Authur quoted:
"Situated theories of cognition emerged in part as a reaction to fundamental assumptions regarding knowing and learning in mainstream cognitive theory. The notions of abstraction and decontextualization have been particularly problematic for situated theorists, and as a result are often rejected from situated analyses. Rather than dismissing abstraction, a few researchers have begun to reformulate abstraction so that it is compatible with situated theories."
And I wonder how it is that one cannot be both situated and abstracted simultaneously, since indeed, physicists (I used to be one) engage in a practice that is highly situated, while their work is -- to others -- highly abstracted. My conjectures are that:
1a) a red herring lay in part by seeking abstraction as occuring only in-the-head,
1) the red herring also lay in part by construing "situated" as only meaning "here-and-now",
2) when abstraction emerges from difference and heterogeneity in social practice,
3) which includes the particular/unique forms that the mediational artifacts take in the target social practice,
4) and includes the particular/unique semiotic processes of that practice,
5) both of which are built up over long time scales.
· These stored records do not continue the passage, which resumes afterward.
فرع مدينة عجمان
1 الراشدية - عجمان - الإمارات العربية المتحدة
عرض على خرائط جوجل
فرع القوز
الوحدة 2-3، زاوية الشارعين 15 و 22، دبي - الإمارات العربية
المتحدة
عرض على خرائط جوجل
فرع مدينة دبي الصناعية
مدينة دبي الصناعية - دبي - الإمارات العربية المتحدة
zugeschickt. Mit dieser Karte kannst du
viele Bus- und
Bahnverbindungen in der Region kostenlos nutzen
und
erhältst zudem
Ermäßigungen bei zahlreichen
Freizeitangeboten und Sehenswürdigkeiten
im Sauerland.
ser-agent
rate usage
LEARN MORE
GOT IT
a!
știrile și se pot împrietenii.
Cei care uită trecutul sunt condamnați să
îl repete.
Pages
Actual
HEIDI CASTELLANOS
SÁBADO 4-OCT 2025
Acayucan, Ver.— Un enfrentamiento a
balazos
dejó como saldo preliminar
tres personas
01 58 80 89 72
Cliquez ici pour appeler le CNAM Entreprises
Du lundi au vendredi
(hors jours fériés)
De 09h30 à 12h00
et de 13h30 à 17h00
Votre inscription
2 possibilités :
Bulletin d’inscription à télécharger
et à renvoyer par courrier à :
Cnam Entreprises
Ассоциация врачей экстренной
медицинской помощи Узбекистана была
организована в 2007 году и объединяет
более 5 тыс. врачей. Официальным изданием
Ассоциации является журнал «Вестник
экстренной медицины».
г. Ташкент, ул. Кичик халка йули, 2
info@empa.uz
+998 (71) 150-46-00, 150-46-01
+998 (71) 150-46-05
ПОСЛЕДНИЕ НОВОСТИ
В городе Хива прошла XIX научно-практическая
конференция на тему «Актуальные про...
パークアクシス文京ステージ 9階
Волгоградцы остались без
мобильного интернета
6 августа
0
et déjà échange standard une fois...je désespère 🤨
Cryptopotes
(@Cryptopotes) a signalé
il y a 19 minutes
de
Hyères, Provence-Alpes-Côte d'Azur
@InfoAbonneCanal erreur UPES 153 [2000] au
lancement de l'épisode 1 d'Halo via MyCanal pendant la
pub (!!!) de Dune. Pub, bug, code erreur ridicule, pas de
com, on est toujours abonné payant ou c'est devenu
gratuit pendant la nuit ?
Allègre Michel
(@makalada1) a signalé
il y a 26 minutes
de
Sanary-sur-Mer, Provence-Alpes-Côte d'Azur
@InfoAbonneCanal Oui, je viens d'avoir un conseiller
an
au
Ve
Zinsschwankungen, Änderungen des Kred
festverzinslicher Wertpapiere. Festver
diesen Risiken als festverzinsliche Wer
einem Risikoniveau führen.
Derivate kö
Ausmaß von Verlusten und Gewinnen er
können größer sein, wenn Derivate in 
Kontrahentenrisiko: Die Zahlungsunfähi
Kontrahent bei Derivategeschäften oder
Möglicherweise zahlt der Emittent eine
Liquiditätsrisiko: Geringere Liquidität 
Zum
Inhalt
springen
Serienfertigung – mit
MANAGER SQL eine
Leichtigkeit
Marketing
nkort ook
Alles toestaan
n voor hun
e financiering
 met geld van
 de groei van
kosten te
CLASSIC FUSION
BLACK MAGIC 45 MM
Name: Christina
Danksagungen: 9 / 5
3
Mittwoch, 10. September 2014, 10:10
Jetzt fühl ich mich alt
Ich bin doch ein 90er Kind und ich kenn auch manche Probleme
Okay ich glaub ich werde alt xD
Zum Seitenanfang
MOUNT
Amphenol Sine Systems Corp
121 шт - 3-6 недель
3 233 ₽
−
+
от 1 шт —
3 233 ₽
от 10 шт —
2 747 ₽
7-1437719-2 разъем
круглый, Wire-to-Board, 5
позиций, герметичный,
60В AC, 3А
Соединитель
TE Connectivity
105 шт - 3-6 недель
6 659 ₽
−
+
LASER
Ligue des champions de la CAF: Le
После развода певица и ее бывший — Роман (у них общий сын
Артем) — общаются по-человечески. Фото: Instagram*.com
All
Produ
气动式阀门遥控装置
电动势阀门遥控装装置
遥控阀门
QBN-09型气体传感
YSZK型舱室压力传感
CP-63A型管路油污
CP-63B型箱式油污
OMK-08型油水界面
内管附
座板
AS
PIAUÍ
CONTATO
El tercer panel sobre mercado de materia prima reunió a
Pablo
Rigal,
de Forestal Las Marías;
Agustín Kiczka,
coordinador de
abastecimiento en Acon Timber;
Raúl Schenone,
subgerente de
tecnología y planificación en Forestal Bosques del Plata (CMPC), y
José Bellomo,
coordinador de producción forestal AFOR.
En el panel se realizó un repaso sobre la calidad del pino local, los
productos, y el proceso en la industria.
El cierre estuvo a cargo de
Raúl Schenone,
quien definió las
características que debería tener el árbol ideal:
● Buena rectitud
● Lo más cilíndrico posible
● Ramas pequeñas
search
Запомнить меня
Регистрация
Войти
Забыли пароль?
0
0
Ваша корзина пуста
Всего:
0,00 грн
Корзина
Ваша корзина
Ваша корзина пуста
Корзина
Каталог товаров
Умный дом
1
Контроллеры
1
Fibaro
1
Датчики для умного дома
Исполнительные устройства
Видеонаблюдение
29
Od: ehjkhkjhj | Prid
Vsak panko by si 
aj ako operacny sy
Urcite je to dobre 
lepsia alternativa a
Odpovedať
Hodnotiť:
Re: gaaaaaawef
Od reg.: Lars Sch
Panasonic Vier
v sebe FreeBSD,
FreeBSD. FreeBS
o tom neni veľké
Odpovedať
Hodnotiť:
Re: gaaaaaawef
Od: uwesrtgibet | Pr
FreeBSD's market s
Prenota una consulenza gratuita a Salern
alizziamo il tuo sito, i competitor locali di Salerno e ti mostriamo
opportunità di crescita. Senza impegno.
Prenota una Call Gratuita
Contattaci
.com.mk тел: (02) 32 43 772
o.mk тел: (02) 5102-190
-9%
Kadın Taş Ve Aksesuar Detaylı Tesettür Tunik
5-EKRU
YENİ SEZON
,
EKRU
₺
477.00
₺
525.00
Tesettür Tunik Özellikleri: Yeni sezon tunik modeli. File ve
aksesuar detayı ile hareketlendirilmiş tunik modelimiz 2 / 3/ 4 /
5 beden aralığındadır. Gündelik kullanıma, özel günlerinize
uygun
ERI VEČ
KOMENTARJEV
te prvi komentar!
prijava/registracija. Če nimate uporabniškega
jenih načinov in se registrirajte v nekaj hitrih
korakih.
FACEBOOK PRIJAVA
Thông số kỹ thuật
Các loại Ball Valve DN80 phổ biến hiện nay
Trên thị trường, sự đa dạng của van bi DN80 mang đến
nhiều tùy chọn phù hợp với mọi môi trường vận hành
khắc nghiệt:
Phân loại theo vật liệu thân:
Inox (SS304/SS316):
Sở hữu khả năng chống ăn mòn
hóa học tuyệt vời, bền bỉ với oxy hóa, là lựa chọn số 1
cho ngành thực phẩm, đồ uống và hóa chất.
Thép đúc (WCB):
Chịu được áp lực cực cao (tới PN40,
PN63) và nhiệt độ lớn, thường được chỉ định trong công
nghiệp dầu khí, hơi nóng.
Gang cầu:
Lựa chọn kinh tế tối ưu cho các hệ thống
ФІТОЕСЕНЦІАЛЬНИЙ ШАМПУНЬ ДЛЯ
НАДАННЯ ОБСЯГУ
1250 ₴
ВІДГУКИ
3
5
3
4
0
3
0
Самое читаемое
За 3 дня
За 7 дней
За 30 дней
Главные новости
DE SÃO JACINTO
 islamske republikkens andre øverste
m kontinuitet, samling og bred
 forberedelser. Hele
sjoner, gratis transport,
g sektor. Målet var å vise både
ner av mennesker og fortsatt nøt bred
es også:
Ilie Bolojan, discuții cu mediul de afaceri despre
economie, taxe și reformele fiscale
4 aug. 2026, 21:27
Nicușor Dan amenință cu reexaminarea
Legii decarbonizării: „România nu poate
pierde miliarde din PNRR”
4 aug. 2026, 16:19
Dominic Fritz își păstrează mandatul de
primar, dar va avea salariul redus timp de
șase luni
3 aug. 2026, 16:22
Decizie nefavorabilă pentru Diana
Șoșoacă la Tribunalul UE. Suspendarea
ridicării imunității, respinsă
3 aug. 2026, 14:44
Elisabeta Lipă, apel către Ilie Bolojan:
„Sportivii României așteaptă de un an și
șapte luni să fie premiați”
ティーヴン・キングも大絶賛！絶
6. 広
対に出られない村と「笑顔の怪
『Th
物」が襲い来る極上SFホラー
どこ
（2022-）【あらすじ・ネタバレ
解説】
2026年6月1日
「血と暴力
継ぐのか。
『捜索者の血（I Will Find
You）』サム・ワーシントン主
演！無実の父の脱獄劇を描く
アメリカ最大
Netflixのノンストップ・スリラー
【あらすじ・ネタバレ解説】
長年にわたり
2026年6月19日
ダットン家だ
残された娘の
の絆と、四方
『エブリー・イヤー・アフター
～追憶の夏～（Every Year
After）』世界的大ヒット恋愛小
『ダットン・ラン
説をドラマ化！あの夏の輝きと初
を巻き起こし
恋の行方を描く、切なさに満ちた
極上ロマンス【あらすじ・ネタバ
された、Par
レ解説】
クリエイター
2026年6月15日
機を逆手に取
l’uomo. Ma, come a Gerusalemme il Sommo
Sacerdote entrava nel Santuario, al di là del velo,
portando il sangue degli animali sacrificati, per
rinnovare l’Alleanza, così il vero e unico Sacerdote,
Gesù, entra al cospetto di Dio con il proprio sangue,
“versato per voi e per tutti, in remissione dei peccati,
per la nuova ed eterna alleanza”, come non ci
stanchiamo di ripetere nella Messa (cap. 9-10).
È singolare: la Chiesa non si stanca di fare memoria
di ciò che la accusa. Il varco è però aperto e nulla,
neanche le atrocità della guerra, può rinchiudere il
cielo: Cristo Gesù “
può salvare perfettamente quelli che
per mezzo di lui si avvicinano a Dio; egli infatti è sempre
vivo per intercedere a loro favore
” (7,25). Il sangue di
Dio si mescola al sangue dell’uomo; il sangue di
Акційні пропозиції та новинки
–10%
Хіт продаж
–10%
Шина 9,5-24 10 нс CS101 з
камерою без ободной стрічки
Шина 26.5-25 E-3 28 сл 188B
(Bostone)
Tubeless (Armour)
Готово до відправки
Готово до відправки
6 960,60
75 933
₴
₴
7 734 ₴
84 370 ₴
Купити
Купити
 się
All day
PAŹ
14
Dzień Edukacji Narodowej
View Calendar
The mediational elements and processes in "abstract thinking" are built up through many generations of others participating/creating/communicating in that practice (I'm holding in mind my own participation in Fourier transform infrared spectroscopy). Consequently, what one has "in mind", i.e. what is situated, actually spans many here-and-now episodes. In my past practice, these included Michelson's development of the interferometer, John Strong's creation of the front-surfaced mirror, Herberg's reformulaton of the relations between atomic and molecular structure and spectral emisions (which builds upon Bohr, Heisenberg, Rydberg, Oppenhimer, etc.), and many others.
Yeah, like try to make sense of what they did without being a physicist! But it all makes sense to me, I was there, and still am.